Exclude the pictures, and otherwise reproduce the data in full.

* [Records for the task]
● ● ●
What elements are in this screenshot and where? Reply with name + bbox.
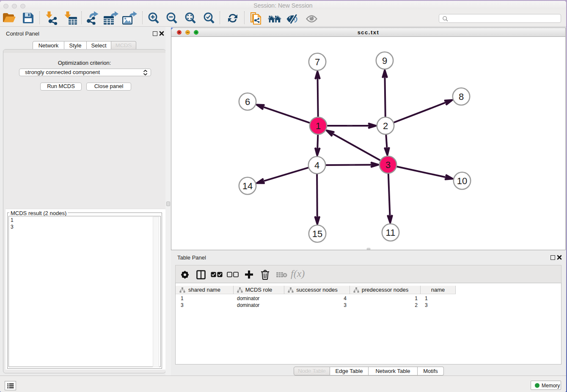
- svg-text:14: 14: [242, 181, 253, 191]
- svg-text:4: 4: [314, 160, 319, 171]
- svg-text:9: 9: [382, 55, 387, 66]
- svg-text:3: 3: [385, 160, 391, 170]
- svg-text:15: 15: [312, 229, 322, 239]
- svg-text:1: 1: [316, 121, 321, 131]
- svg-text:11: 11: [386, 227, 396, 238]
- svg-text:10: 10: [457, 176, 467, 186]
- svg-text:2: 2: [383, 121, 388, 131]
- svg-text:6: 6: [245, 97, 250, 107]
- svg-text:7: 7: [315, 57, 320, 67]
- svg-text:8: 8: [459, 91, 464, 102]
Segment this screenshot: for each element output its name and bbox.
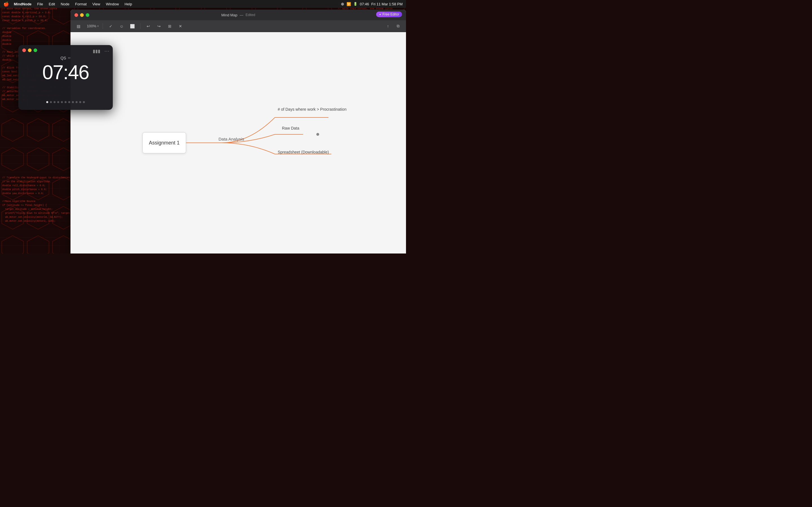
● ● ●
* [Solution to the problem]
What elements are in this screenshot and where? Reply with name + bbox.
- svg-text:14: 14: [242, 181, 253, 191]
- svg-text:4: 4: [314, 160, 319, 171]
- svg-text:9: 9: [382, 55, 387, 66]
- svg-text:3: 3: [385, 160, 391, 170]
- svg-text:15: 15: [312, 229, 322, 239]
- svg-text:1: 1: [316, 121, 321, 131]
- svg-text:11: 11: [386, 227, 396, 238]
- svg-text:10: 10: [457, 176, 467, 186]
- svg-text:2: 2: [383, 121, 388, 131]
- svg-text:6: 6: [245, 97, 250, 107]
- svg-text:7: 7: [315, 57, 320, 67]
- svg-text:8: 8: [459, 91, 464, 102]
Segment this screenshot: for each element output its name and bbox.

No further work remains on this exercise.